> **Data**:
┄┄┄┄┄┄

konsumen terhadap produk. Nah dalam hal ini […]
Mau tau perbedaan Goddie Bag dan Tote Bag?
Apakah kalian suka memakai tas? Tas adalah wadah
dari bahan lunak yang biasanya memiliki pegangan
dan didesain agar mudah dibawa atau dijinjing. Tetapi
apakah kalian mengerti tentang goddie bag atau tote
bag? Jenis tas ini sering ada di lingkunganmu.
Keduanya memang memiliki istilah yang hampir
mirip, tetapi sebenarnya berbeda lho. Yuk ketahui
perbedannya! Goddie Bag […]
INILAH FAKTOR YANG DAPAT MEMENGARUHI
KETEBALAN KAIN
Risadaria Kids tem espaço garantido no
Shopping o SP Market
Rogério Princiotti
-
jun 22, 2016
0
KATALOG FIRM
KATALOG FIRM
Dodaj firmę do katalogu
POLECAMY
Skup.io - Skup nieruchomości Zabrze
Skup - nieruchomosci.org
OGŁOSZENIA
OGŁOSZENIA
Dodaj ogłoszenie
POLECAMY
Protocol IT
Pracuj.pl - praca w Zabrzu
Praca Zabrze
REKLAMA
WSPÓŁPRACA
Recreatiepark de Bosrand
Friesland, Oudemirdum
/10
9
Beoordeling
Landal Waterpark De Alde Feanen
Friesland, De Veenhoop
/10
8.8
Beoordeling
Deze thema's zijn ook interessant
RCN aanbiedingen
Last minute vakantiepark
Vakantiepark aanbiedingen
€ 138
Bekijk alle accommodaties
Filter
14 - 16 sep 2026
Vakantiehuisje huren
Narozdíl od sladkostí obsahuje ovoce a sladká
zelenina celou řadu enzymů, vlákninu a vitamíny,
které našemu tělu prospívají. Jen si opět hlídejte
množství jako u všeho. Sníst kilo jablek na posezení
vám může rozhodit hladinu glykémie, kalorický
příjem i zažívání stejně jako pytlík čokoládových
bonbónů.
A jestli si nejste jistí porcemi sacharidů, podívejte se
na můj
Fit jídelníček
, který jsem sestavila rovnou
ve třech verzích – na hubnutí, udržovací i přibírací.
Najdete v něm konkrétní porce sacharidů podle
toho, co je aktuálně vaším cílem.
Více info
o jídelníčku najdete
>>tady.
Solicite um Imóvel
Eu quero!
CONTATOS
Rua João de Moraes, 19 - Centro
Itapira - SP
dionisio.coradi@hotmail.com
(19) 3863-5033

┄┄┄┄┄┄

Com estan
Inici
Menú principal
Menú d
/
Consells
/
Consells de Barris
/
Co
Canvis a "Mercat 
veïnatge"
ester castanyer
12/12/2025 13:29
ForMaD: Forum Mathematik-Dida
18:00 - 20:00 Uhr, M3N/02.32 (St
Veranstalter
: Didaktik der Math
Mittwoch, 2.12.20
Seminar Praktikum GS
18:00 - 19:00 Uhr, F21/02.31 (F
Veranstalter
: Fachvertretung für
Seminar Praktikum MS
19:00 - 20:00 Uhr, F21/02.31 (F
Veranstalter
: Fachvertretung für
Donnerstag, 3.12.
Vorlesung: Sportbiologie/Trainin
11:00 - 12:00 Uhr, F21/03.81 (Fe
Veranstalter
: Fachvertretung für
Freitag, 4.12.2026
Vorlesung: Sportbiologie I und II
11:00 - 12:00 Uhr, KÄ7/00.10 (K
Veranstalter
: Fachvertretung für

┄┄┄┄┄┄

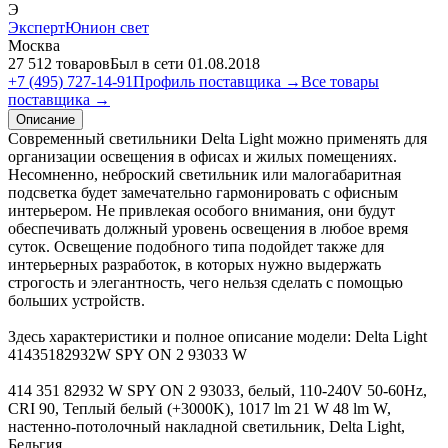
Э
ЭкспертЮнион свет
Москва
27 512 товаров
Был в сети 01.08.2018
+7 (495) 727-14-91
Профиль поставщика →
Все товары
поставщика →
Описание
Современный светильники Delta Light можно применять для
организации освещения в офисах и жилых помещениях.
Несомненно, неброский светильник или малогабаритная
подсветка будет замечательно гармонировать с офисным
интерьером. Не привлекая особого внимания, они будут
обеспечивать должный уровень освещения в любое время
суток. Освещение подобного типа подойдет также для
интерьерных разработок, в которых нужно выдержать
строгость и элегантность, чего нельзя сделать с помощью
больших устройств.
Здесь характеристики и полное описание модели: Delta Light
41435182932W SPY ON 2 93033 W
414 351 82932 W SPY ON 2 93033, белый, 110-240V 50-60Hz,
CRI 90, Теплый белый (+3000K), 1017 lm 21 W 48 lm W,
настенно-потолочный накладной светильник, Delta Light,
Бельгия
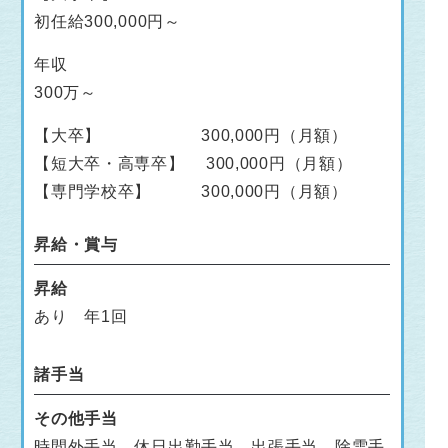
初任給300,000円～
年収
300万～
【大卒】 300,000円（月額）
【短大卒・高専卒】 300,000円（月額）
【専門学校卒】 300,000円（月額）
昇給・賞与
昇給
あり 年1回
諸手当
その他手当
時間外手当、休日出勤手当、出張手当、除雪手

┄┄┄┄┄┄

> **Exercise details**: Wherever the string "Light" appears in the entries above, return the line it appears on.

> **Written response**:
Современный светильники Delta Light можно применять для
Здесь характеристики и полное описание модели: Delta Light
настенно-потолочный накладной светильник, Delta Light,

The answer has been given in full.